The appetite for anything designed by Hiroshi, Nike Vice President of Design and Special Projects Tinker Hatfield, and Nike CEO Mark Parker — Nike's avant-garde collective referred to as HTM — is at an all-time high. While not technically an HTM collaboration, the Sock Dart is considered to have a heavy hand in the group's DNA, according to 032c magazine, and shows the left-field thinking that Parker's praised since day one.

What makes the Sock Dart special is that Nike has treated it in such a way. Starting late last year, the first four pairs to be released were all co-branded with fragment design, and three subsequent versions were released only at NikeLab retailers. The numbers produced were extremely limited. In a day when "Remastered" Air Jordans are flooding the market and every reputable sneaker boutique is involved in three collabs per quarter, the Sock Dart served as the antithesis to that mess. It wasn't released in an O.G. or over-the-top colorwayHiroshi opted for monochrome uppers in muted tones such as Dark Loden, Navy, Photo Plue, and Black. Instead of letting an intricate color story do the talking, the see-through straps on the upper served as the sneaker's centerpiece — and the discussion around the Sock Dart was about its challenging aesthetic.

For once, the coveted sneaker of the day was lauded for being futuristic and not just because a celebrity wore it. Nike released the Sock Dart with the intention that not everyone would get a pair. It was able to make an odd-looking sneaker even more rare.
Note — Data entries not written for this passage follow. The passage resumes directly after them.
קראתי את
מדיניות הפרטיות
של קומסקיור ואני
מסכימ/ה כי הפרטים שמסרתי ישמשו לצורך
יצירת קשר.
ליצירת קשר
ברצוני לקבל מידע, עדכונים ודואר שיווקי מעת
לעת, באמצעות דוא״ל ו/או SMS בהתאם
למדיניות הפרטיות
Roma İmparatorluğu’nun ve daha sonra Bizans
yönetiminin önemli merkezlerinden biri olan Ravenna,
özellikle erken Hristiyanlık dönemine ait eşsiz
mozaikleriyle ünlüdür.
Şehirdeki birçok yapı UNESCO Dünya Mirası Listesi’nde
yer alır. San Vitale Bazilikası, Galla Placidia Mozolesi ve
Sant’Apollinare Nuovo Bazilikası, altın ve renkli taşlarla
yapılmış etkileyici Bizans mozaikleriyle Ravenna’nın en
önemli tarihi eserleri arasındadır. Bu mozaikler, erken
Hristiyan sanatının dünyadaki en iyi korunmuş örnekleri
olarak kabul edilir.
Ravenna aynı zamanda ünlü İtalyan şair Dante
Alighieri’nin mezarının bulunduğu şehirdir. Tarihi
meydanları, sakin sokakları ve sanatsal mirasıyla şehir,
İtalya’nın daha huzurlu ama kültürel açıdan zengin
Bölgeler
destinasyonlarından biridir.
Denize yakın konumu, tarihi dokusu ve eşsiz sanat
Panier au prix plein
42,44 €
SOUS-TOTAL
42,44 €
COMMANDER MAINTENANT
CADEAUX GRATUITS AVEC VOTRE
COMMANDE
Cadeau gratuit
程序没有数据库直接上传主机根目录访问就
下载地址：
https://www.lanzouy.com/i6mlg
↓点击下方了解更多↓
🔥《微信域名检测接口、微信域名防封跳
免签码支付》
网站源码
In a day where exclusivity is forced and used as a marketing tool, the Sock Dart embodied an ethos that the public wouldn't understand. But those who appreciated what Hiroshi had done would search out their pairs.

Hiroshi Fujiwara (via Hypebeast)

And Hiroshi's no stranger to creating a buzz around small-run items. He's been doing it his whole career. “Hiroshi’s style is very calm and thoughtful. He has a high level of sensitivity, particularly on an aesthetic level," Parker told 032c.
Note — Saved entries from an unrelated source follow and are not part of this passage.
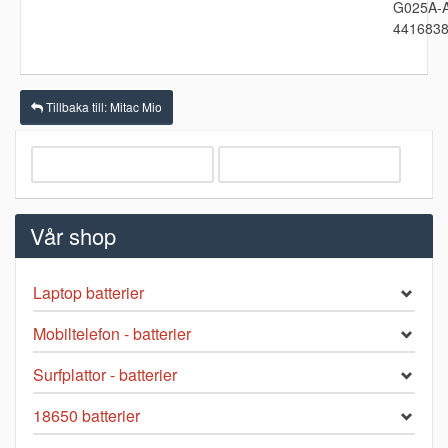
G025A-
441683
Tillbaka till: Mitac Mio
Vår shop
Laptop batterier
Mobiltelefon - batterier
Surfplattor - batterier
18650 batterier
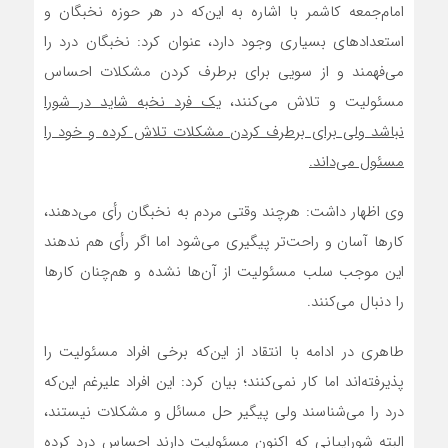
امام‌جمعه کاشمر با اشاره به این‌که در هر حوزه‌ نخبگان و
استعدادهای بسیاری وجود دارد، عنوان کرد: نخبگان درد را
می‌فهمند و از سویی برای برطرف کردن مشکلات احساس
مسئولیت و تلاش می‌کنند،
یک فرد نخبه شاید در شورا
نباشد ولی برای برطرف کردن مشکلات تلاش کرده و خود را
مسئول می‌داند.
وی اظهار داشت: هرچند وقتی مردم به نخبگان رأی می‌دهند،
کارها آسان‌ و راحت‌تر پیگیری می‌شود اما اگر رأی هم ندهند
این موجب سلب مسئولیت از آن‌ها نشده و هم‌چنان کارها
را دنبال می‌کنند.
طاهری در ادامه با انتقاد از این‌که برخی افراد مسئولیت را
پذیرفته‌اند اما کار نمی‌کنند؛ بیان کرد: این افراد علیرغم این‌که
درد را می‌شناسند ولی پیگیر حل مسائل و مشکلات نیستند،
البته شوراییانی که اکنون مسئولیت دارند احساس درد کرده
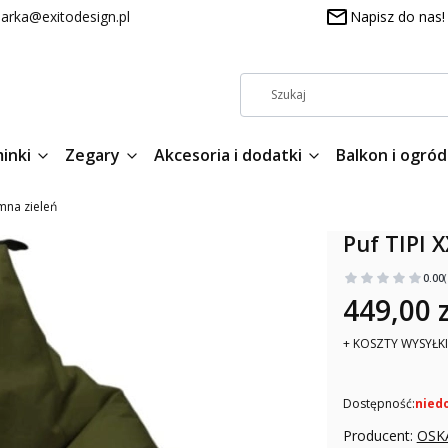
arka@exitodesign.pl
Napisz do nas!
inki
Zegary
Akcesoria i dodatki
Balkon i ogród
emna zieleń
Puf TIPI 
0.00
449,00 z
+ KOSZTY WYSYŁKI
Dostępność:
nied
Producent:
OSK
It might have been right time, right sneaker, and right strategy, but the Sock Dart has been able to energize a weary group of sneakerheads in a way that's shaken them out of their retro-induced slumber. It just took Hiroshi's touch to do so. It also showed that sometimes we need to trust Nike and let them give us what they want, not the boring ideas we've asked to be reproduced over and over again.
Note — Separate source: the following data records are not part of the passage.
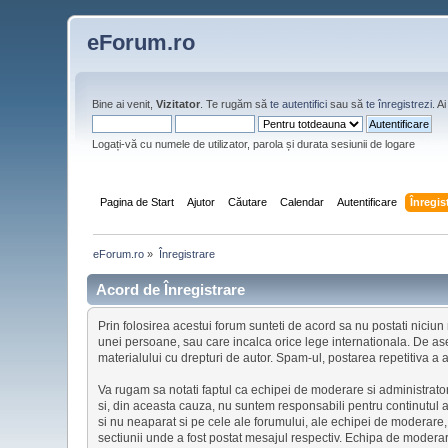
eForum.ro
Bine ai venit,
Vizitator
. Te rugăm să
te autentifici
sau să
te înregistrezi
. 
Logați-vă cu numele de utilizator, parola și durata sesiunii de logare
Pagina de Start
Ajutor
Căutare
Calendar
Autentificare
Înregis
eForum.ro
»
Înregistrare
Acord de Înregistrare
Prin folosirea acestui forum sunteti de acord sa nu postati niciun m
unei persoane, sau care incalca orice lege internationala. De ase
materialului cu drepturi de autor. Spam-ul, postarea repetitiva a a
Va rugam sa notati faptul ca echipei de moderare si administrator
si, din aceasta cauza, nu suntem responsabili pentru continutul a
si nu neaparat si pe cele ale forumului, ale echipei de moderare
sectiunii unde a fost postat mesajul respectiv. Echipa de moderar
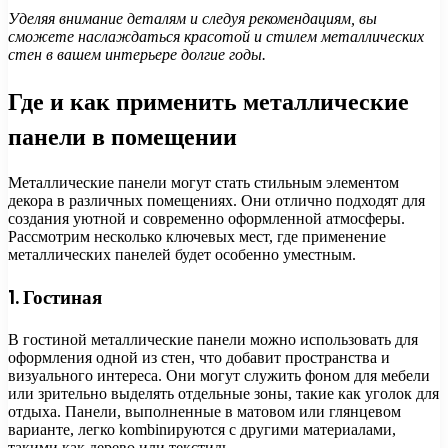
Уделяя внимание деталям и следуя рекомендациям, вы
сможете наслаждаться красотой и стилем металлических
стен в вашем интерьере долгие годы.
Где и как применить металлические
панели в помещении
Металлические панели могут стать стильным элементом
декора в различных помещениях. Они отлично подходят для
создания уютной и современно оформленной атмосферы.
Рассмотрим несколько ключевых мест, где применение
металлических панелей будет особенно уместным.
1. Гостиная
В гостиной металлические панели можно использовать для
оформления одной из стен, что добавит пространства и
визуального интереса. Они могут служить фоном для мебели
или зрительно выделять отдельные зоны, такие как уголок для
отдыха. Панели, выполненные в матовом или глянцевом
варианте, легко kombinируются с другими материалами,
такими как дерево или текстиль.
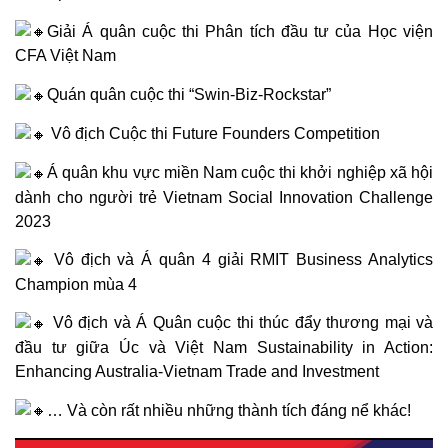
Giải Á quân cuộc thi Phân tích đầu tư của Học viện
CFA Việt Nam
Quán quân cuộc thi “Swin-Biz-Rockstar”
Vô địch Cuộc thi Future Founders Competition
Á quân khu vực miền Nam cuộc thi khởi nghiệp xã hội
dành cho người trẻ Vietnam Social Innovation Challenge
2023
Vô địch và Á quân 4 giải RMIT Business Analytics
Champion mùa 4
Vô địch và Á Quân cuộc thi thúc đẩy thương mại và
đầu tư giữa Úc và Việt Nam Sustainability in Action:
Enhancing Australia-Vietnam Trade and Investment
… Và còn rất nhiều những thành tích đáng nể khác!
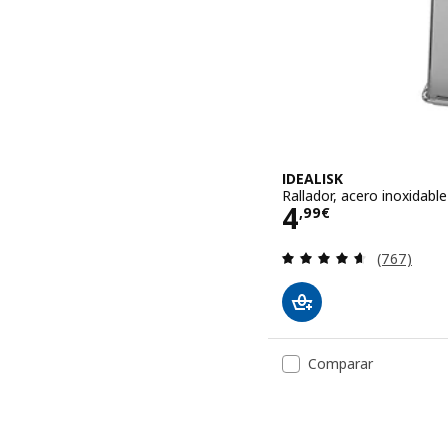
IDEALISK
Rallador, acero inoxidable
Precio 4,99€
4
,
99
€
Revisa: 4.6
(767)
Comparar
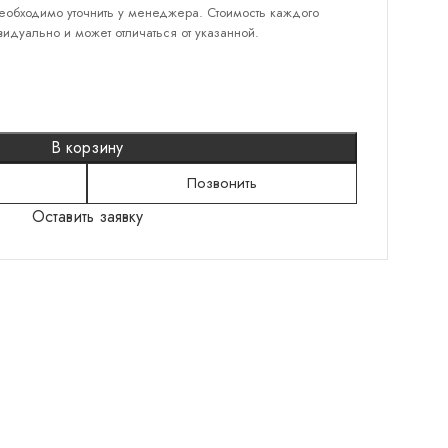
еобходимо уточнить у менеджера. Стоимость каждого
идуально и может отличаться от указанной.
КАТЕГОРИИ
Серебряные кольца
В корзину
Серебряные серьги
Позвонить
Серебряные браслеты
Оставить заявку
Подвески
Колье
Броши
Шнурки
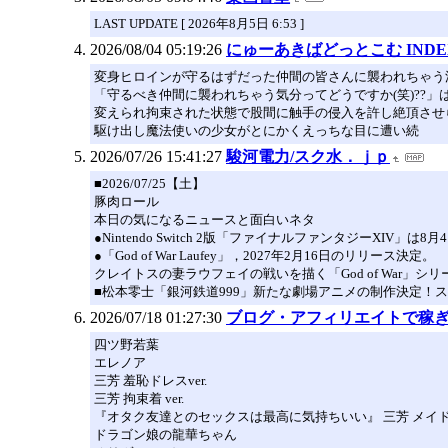
LAST UPDATE [ 2026年8月5日 6:53 ]
2026/08/04 05:19:26
にゅーあきばどっとこむ INDE
変身ヒロインが守るはずだった仲間の皆さんに襲われちゃう
「守るべき仲間に襲われちゃう気分ってどうですか(笑)?
変えられ拘束された状態で股間に触手の侵入を許し絶頂させ
駆け出し魔法使いの少女がとにかくえっちな目に遭い続
2026/07/26 15:41:27
駿河電力/スク水．ｊｐ
■2026/07/25【土】
豚肉ロール
本日の気になるニュースと面白いネタ
●Nintendo Switch 2版「ファイナルファンタジーXIV」は8
●「God of War Laufey」，2027年2月16日のリリース決定。
クレイトスの妻ラウフェイの戦いを描く「God of War」シ
■松本零士「銀河鉄道999」新たな劇場アニメの制作決定！
2026/07/18 01:27:30
ブログ・アフィリエイトで稼
四ツ野若葉
エレノア
三芳 羞恥ドレスver.
三芳 拘束着 ver.
『オタク友達とのセックスは最高に気持ちいい』 三芳 メイドVe
ドラゴン娘の龍華ちゃん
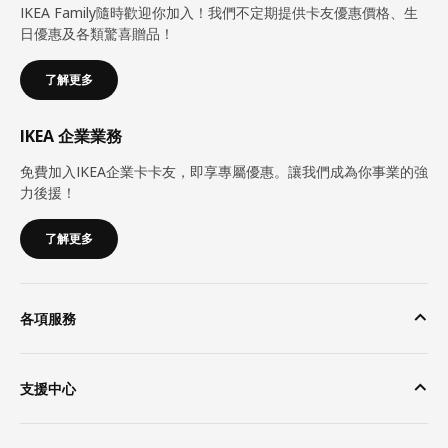
IKEA Family隨時歡迎你加入！我們不定期提供卡友優惠價格、生
日優惠及各類驚喜贈品！
了解更多
IKEA 企業業務
免費加入IKEA企業卡卡友，即享專屬優惠。讓我們成為你事業的強
力後援！
了解更多
各項服務
支援中心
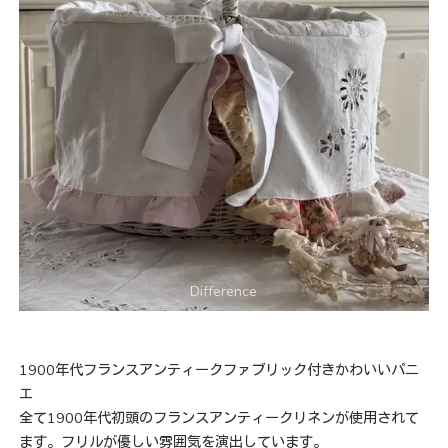
1900年代フランスアンティークファブリック付きかわいいパニ
エ
全て1900年代初頭のフランスアンティークリネンが使用されて
ます。フリルが優しい雰囲気を演出しています。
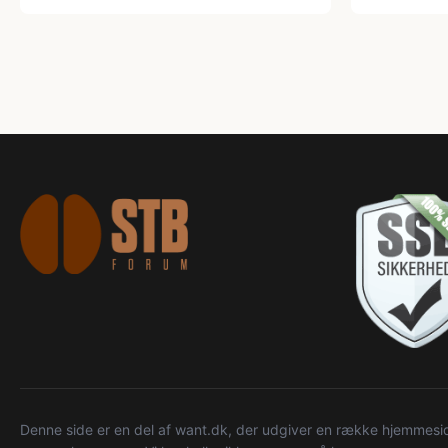
Denne side er en del af want.dk, der udgiver en række hjemmeside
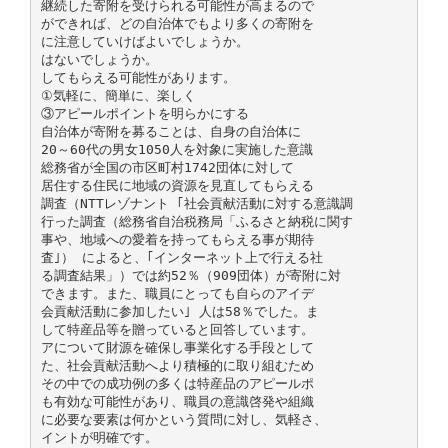
継続した寄附を受けられる可能性が高まるので
ができれば、どの自治体でもより多くの寄附を
に注意していけばよいでしょうか。
はないでしょうか。
してもらえる可能性があります。
①気軽に、簡単に、楽しく
③アピールポイントを明らかにする
自治体が寄附を募ることは、自身の自治体に
20～60代の男女1050人を対象に実施した意識
総務省が全国の市区町村1742団体に対して
居住する住民に地域の資源を見直してもらえる
調査（NTTレゾナント ｢社会貢献活動に対する意識調
行った調査（総務省自治税務局「ふるさと納税に関す
事や、地域への愛着を持ってもらえる事が期待
査｣） によると、｢インターネット上で行える社
る調査結果」）では約52％（909団体）が寄附に対
できます。また、職員にとっても自らのアイデ
会貢献活動に参加したい｣ 人は58％でした。ま
して特産品等を贈っていると回答しています。
アについて財源を確保し事業化する手段として
た、社会貢献活動へより積極的に取り組むため
その中での成功例の多くは特産品のアピールポ
も有効な可能性があり、職員の意識啓発や組織
に必要な要素は何かという質問に対し、気軽さ、
イントが明確です。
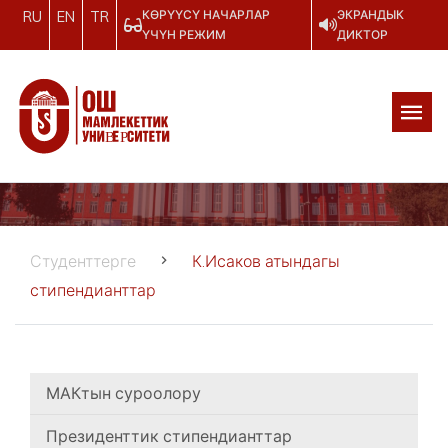
КӨРҮҮСҮ НАЧАРЛАР
ЭКРАНДЫК
RU
EN
TR
ҮЧҮН РЕЖИМ
ДИКТОР
Студенттерге
К.Исаков атындагы
стипендианттар
МАКтын суроолору
Президенттик стипендианттар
They say people want what they can't have, and that's why limited-edition sneakers have become so popular. But it's even more frustrating when we want something that comes in without warning, much like the Sock Dart has this year. It's such an intriguing alternative to everything going on in the sneaker world right now that people are getting excited by fake versions, which pop up online and force Hiroshi to address these non-legitimate make-ups.

Only time will tell if Nike will let the Sock Dart go down the same road as the Roshe Run and Flyknit Racer and get released too many times, to the point where no one gets excited over it anymore. But until then, we need to live in the moment and strike out on Nike Store release days with everyone else, hoping to capture gold and get the best sneaker of 2015.